■ Goal of the exercise ■
Every line of the entries below that includes "requires" belongs in the answer, copied as written.

Top of Study material

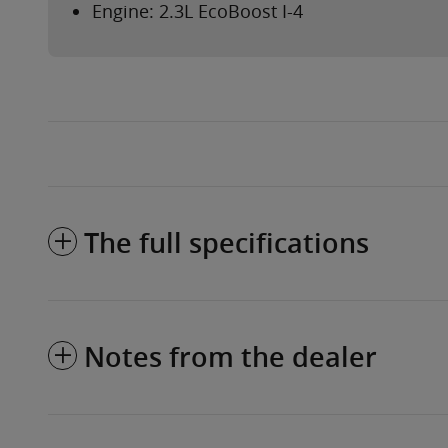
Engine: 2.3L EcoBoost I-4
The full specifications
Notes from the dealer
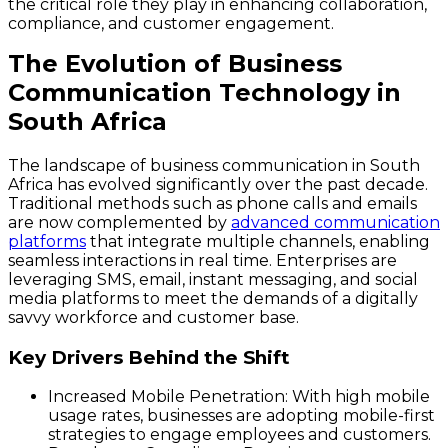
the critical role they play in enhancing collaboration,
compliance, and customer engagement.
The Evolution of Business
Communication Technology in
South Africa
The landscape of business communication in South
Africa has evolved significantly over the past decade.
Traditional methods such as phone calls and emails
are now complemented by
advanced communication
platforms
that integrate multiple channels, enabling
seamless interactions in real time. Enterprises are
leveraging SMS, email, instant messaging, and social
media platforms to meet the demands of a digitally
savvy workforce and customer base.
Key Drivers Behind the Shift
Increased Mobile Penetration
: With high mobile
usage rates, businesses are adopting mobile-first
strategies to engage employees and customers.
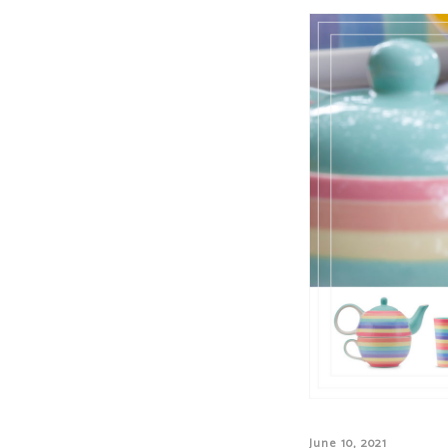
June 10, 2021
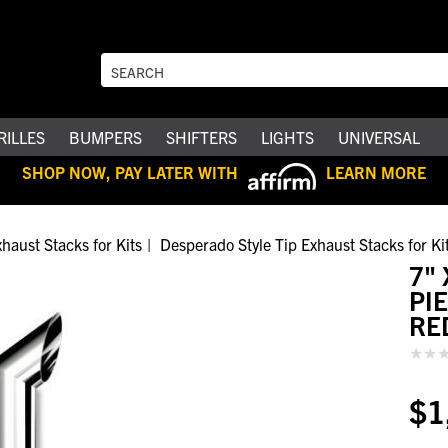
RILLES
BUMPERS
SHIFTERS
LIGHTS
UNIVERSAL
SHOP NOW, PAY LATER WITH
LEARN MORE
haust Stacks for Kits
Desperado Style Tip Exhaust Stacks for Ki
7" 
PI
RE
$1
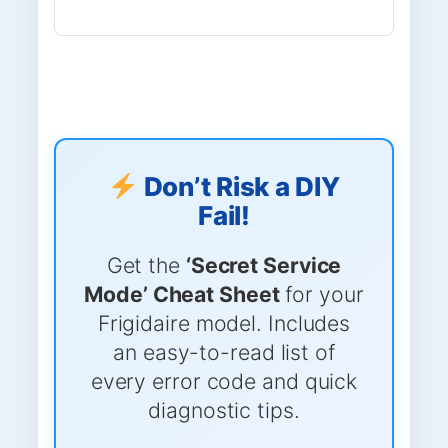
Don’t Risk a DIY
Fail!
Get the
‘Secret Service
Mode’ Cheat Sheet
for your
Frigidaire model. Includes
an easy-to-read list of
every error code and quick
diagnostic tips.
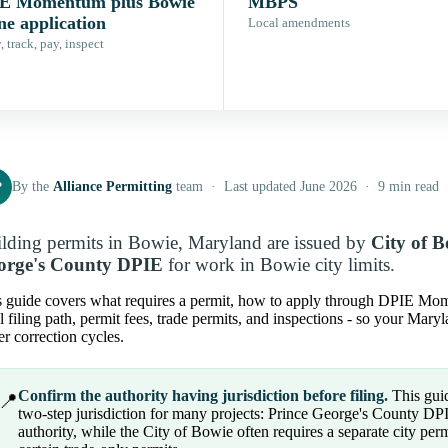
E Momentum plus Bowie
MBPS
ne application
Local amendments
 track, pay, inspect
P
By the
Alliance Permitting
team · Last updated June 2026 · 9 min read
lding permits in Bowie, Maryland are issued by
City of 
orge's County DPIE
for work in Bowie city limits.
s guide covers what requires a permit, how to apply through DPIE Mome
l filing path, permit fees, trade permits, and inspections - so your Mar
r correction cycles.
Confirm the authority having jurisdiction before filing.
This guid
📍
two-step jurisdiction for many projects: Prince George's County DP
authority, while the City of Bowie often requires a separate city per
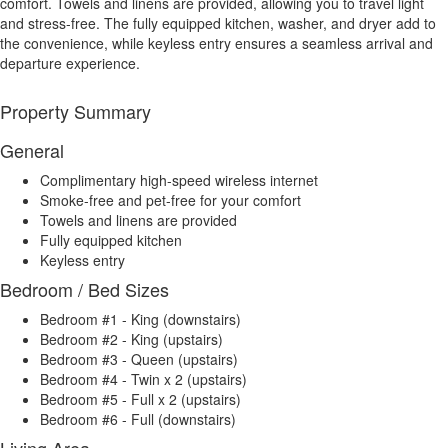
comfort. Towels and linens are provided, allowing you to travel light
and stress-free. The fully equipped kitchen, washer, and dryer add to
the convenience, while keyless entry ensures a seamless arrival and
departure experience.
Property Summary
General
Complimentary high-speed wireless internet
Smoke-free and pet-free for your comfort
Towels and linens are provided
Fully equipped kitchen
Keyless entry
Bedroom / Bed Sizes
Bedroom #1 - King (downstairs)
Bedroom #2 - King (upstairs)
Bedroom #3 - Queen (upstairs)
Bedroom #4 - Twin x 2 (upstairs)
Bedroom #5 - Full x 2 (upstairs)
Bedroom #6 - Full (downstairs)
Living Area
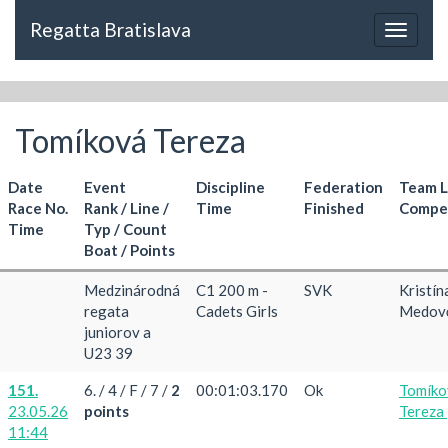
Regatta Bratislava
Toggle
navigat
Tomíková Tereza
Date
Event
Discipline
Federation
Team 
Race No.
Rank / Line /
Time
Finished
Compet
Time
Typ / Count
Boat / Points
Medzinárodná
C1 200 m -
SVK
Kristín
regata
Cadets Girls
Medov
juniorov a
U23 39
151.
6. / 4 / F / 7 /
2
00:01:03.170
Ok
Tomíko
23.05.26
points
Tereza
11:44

Bottom of Study material

■ Reply ■
s guide covers what requires a permit, how to apply through DPIE Mome
authority, while the City of Bowie often requires a separate city per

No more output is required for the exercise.